新しい生活様式の健やかな働き方と身体の動かし方を模索する特集「ワーク・スポーツ・ライフバランス」。今回は、「水曜日は健康と美容に向き合う日」を謳うウェルネスウェンズデー協会にスポットライトを当てます。

今回の、ワーク・スポーツ・ライフバランスな取り組みを行う団体は……
ウェルネスウェンズデー協会

協会の活動
・週1回、何かしらのスポーツを楽しむ成人を増やす
・まずは水曜日からスニーカーでの出勤者を増やす

今回ウェルネスウェンズデー協会について教えてくれるのは……

鈴木努(すずきつとむ)さん。一般社団法人ウェルネスウェンズデー協会 代表理事。株式会社マッシュスタイルラボ 執行役員 レディス営業本部 本部長。

※ウェルネスウェンズデー協会は、ファッションやビューティー、フード事業などを手掛ける株式会社マッシュホールディングスの中で2017年に設立されました。

女性が1番老けて見える水曜日

OYM:どのようなきっかけで「Wellness Wednesday(ウェルネスウェンズデー)」を始めたのでしょうか。

鈴木努さん:「水曜日の午後3時半、女性が1番老けて見える」という研究結果を見つけて、多くの企業が実施している水曜日のノー残業デーは理にかなってたんだなと思いました。 一方でノー残業デーに何をしてるのかなって考えた時、結局みんな飲みに行っちゃっている現状があって……だったら、そんな水曜日をリセットできる日に変えてみたいと思い、Wellness Wednesdayを考えたんです。

働く女性がもっとも老けて見えるのは水曜日の15時30分!?
イギリスの化粧品会社サントロフェが働く2000人の女性を対象に実施した調査で判明した。
「女性がもっとも老けて見える時間は、水曜日の午後3時30分」という2013年の調査結果が最近人気TVで放映され日本でも再び話題に。
wellnesswednesday.or.jp

OYM:ウェルネスウェンズデー協会は、ファッションやビューティー、カフェなどを運営する株式会社マッシュホールディングス(以下、マッシュ)の事業の一つと伺いました。 マッシュがウェルネスに力を入れる理由を教えてください。

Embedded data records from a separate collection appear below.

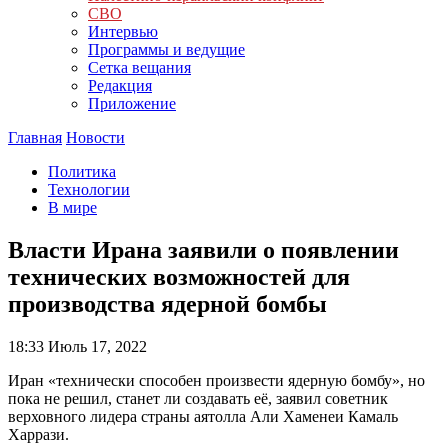
СВО
Интервью
Программы и ведущие
Сетка вещания
Редакция
Приложение
Главная
Новости
Политика
Технологии
В мире
Власти Ирана заявили о появлении
технических возможностей для
производства ядерной бомбы
18:33
Июль 17, 2022
Иран «технически способен произвести ядерную бомбу», но
пока не решил, станет ли создавать её, заявил советник
верховного лидера страны аятолла Али Хаменеи Камаль
Харрази.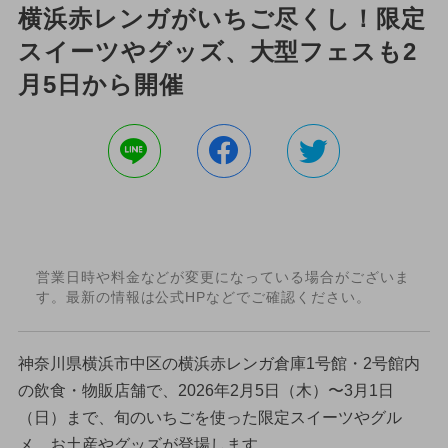
横浜赤レンガがいちご尽くし！限定
スイーツやグッズ、大型フェスも2
月5日から開催
営業日時や料金などが変更になっている場合がございま
す。最新の情報は公式HPなどでご確認ください。
神奈川県横浜市中区の横浜赤レンガ倉庫1号館・2号館内
の飲食・物販店舗で、2026年2月5日（木）〜3月1日
（日）まで、旬のいちごを使った限定スイーツやグル
メ、お土産やグッズが登場します。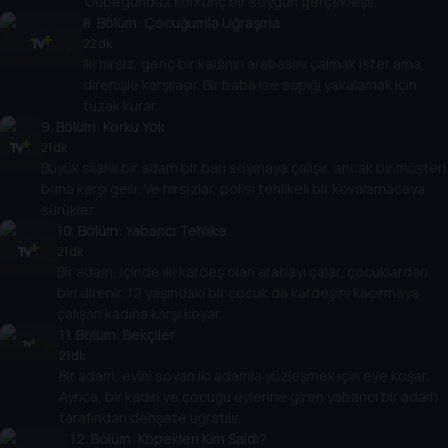
Güpegündüz korkunç bir soygun gerçekleşir.
8
. Bölüm:
Çocuğumla Uğraşma
22 dk
İki hırsız, genç bir kadının arabasını çalmak ister ama
direnişle karşılaşır. Bir baba ise sapığı yakalamak için
tuzak kurar.
9
. Bölüm:
Korku Yok
21 dk
Büyük silahlı bir adam bir barı soymaya çalışır, ancak bir müşteri
buna karşı gelir. Ve hırsızlar, polisi tehlikeli bir kovalamacaya
sürükler.
10
. Bölüm:
Yabancı Tehlike
21 dk
Bir adam, içinde iki kardeş olan arabayı çalar, çocuklardan
biri direnir. 12 yaşındaki bir çocuk da kardeşini kaçırmaya
çalışan kadına karşı koyar.
11
. Bölüm:
Bekçiler
21 dk
Bir adam, evini soyan iki adamla yüzleşmek için eve koşar.
Ayrıca, bir kadın ve çocuğu evlerine giren yabancı bir adam
tarafından dehşete uğratılır.
12
. Bölüm:
Köpekleri Kim Saldı?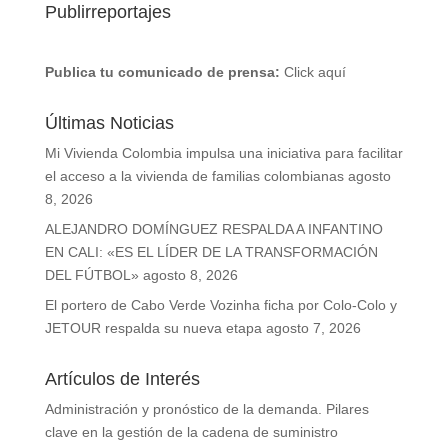
Publirreportajes
Publica tu comunicado de prensa:
Click aquí
Últimas Noticias
Mi Vivienda Colombia impulsa una iniciativa para facilitar
el acceso a la vivienda de familias colombianas
agosto
8, 2026
ALEJANDRO DOMÍNGUEZ RESPALDA A INFANTINO
EN CALI: «ES EL LÍDER DE LA TRANSFORMACIÓN
DEL FÚTBOL»
agosto 8, 2026
El portero de Cabo Verde Vozinha ficha por Colo-Colo y
JETOUR respalda su nueva etapa
agosto 7, 2026
Artículos de Interés
Administración y pronóstico de la demanda. Pilares
clave en la gestión de la cadena de suministro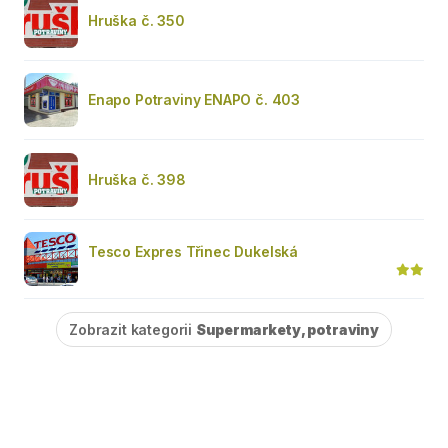
Hruška č. 350
Enapo Potraviny ENAPO č. 403
Hruška č. 398
Tesco Expres Třinec Dukelská
Zobrazit kategorii
Supermarkety, potraviny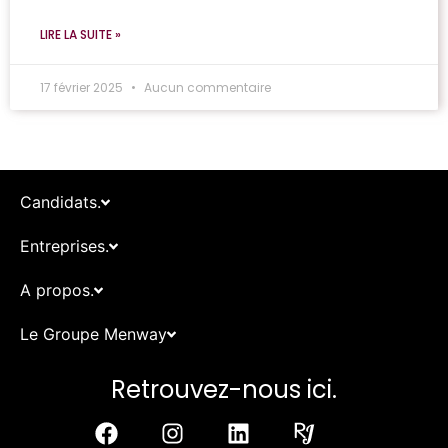
LIRE LA SUITE »
17 février 2025
Aucun commentaire
Candidats.
Entreprises.
A propos.
Le Groupe Menway
Retrouvez-nous ici.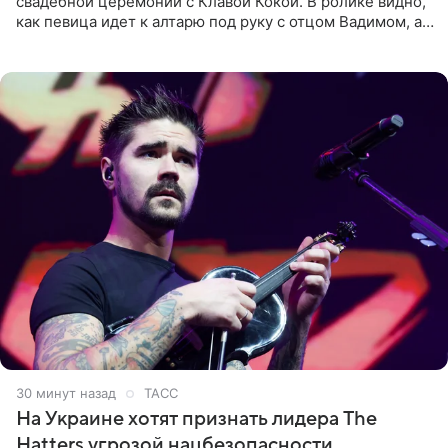
свадебной церемонии с Клавой Кокой. В ролике видно,
как певица идет к алтарю под руку с отцом Вадимом, а у
алтаря ее ждут жених и Филипп Киркоров. Именно
30 минут назад
ТАСС
На Украине хотят признать лидера The
Hatters угрозой нацбезопасности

鈴木:マッシュでは以前より「ウェルネスデザイン」をスローガンに掲げています。女性の24時間を幸せにサポートするために、アパレルからフードまで多岐にわたりブランドを展開しています。 その中で、ウェルネスな思考の女性を増やしたいという思いがあり、2015年には「emmi(エミ)」というブランドを立ち上げました。 ヨガやワークアウト用のスポーツウェアに加え、動きやすく伸縮性や速乾性などがある機能的な素材を使用したデイリーウェアや、スニーカーとのコーディネートを楽しめるワンピースなどを扱っています。 そういった経緯もあり、よりウェルネスな女性が世の中に増えていってほしいという思いから、Wellness Wednesdayという活動を始めました。

シュッと引き締まった体型で優しい笑顔が印象的な鈴木さんはトライアスロンが趣味。週3日、季節の移ろいを感じながらの朝ランニングが習慣となっているという。

OYM:ここからは協会の活動について伺います。一つ目の活動「週1回、何かしらのスポーツを楽しむ成人を増やす」ではどのような取り組みをしているのでしょうか?

鈴木:水曜日を健康や美容に向き合う日にするために、理念に賛同している会員企業(現在11社)に対して、福利厚生の一環としてヨガやストレッチ、瞑想などのプログラムを提供しています。 また、会員企業同士を繋ぎイベントの企画、運営をしたりすることもあります。

OYM:実際にどのようなプログラムを提供しているのでしょうか?

鈴木:この1年はコロナの影響でほとんど実地での活動ができていませんが、現在は動画コンテンツを制作しています。 会員企業に配信をして、オンラインで簡単にエクササイズができるようにと考えています。 また、マスクによる肌荒れで悩んでいる方も多いので、マスク着用時のスキンケアや夏に向けてのUVケアなど、エクササイズ以外のウェルネスにまつわる動画も展開する予定です。

OYM:コロナ禍の前はどのように活動していましたか?

鈴木:マッシュもウェルネスウェンズデー協会の会員企業にあたるのですが、毎週水曜日の19時から希望社員に対して無料でヨガなどのプログラムを受けられるようにしていました。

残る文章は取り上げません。